Banega, il m’a donné beaucoup de boulot. Je lui ai fait comprendre qu’il fallait qu’il change son style de vie s’il voulait faire une grande carrière. En Argentine, c’était une star, mais quand il est arrivé en Espagne, je l’ai tout de suite redescendu sur terre. (Emery l’a eu sous ses ordres à Valence et Séville, ndlr.) Il a fallu que je sois constamment à ses côtés pour qu’il gagne en tension. Aujourd’hui, c’est un joueur exigeant et responsable. C’est quelque chose que je n’aurais pas dit de lui à son arrivée.

À Valence, vous avez eu un joueur comme Feghouli qui, en France, n’avait pas bonne presse…
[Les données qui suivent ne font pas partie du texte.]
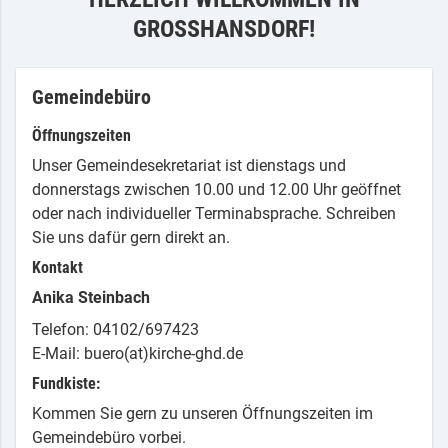
GROSSHANSDORF!
Gemeindebüro
Öffnungszeiten
Unser Gemeindesekretariat ist dienstags und
donnerstags zwischen 10.00 und 12.00 Uhr geöffnet
oder nach individueller Terminabsprache. Schreiben
Sie uns dafür gern direkt an.
Kontakt
Anika Steinbach
Telefon: 04102/697423
E-Mail: buero(at)kirche-ghd.de
Fundkiste:
Kommen Sie gern zu unseren Öffnungszeiten im
Gemeindebüro vorbei.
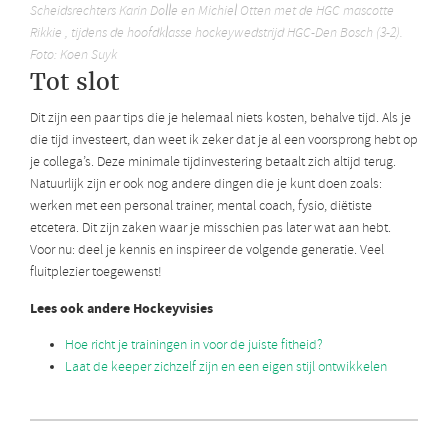
Scheidsrechters Karin Dolle en Michiel Otten met de HGC mascotte
Rikkie , tijdens de hoofdklasse hockeywedstrijd HGC-Den Bosch (3-2).
Foto: Koen Suyk
Tot slot
Dit zijn een paar tips die je helemaal niets kosten, behalve tijd. Als je
die tijd investeert, dan weet ik zeker dat je al een voorsprong hebt op
je collega’s. Deze minimale tijdinvestering betaalt zich altijd terug.
Natuurlijk zijn er ook nog andere dingen die je kunt doen zoals:
werken met een personal trainer, mental coach, fysio, diëtiste
etcetera. Dit zijn zaken waar je misschien pas later wat aan hebt.
Voor nu: deel je kennis en inspireer de volgende generatie. Veel
fluitplezier toegewenst!
Lees ook andere Hockeyvisies
Hoe richt je trainingen in voor de juiste fitheid?
Laat de keeper zichzelf zijn en een eigen stijl ontwikkelen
J’aime travailler avec tout le monde ! Feghouli était jeune à son arrivée en Espagne. Il fallait juste lui donner du temps. Les vétérans ont un ego plus développé et c’est plus difficile de les faire aller dans le sens que tu désires. Les jeunes sont des produits « vierges » que tu peux modeler plus facilement. Avec eux, c’est plus facile parce qu’ils ont faim d’apprendre.

Il y a des entraîneurs qui ne parlent pas aux joueurs…
C’est quelque chose que je n’arrive pas à comprendre. Un entraîneur qui ne parle pas à ses joueurs, c’est triste. À quoi ça sert d’être froid ? À rien. Moi, je donne beaucoup d’affection. Une équipe, c’est une famille, où le dialogue est ultra-important. Dans mon vestiaire, je propose et je dispose, mais je suis assez consensuel. Je ne veux pas être un dictateur. Ce que je cherche, c’est rassembler 22 personnes autour d’un projet commun.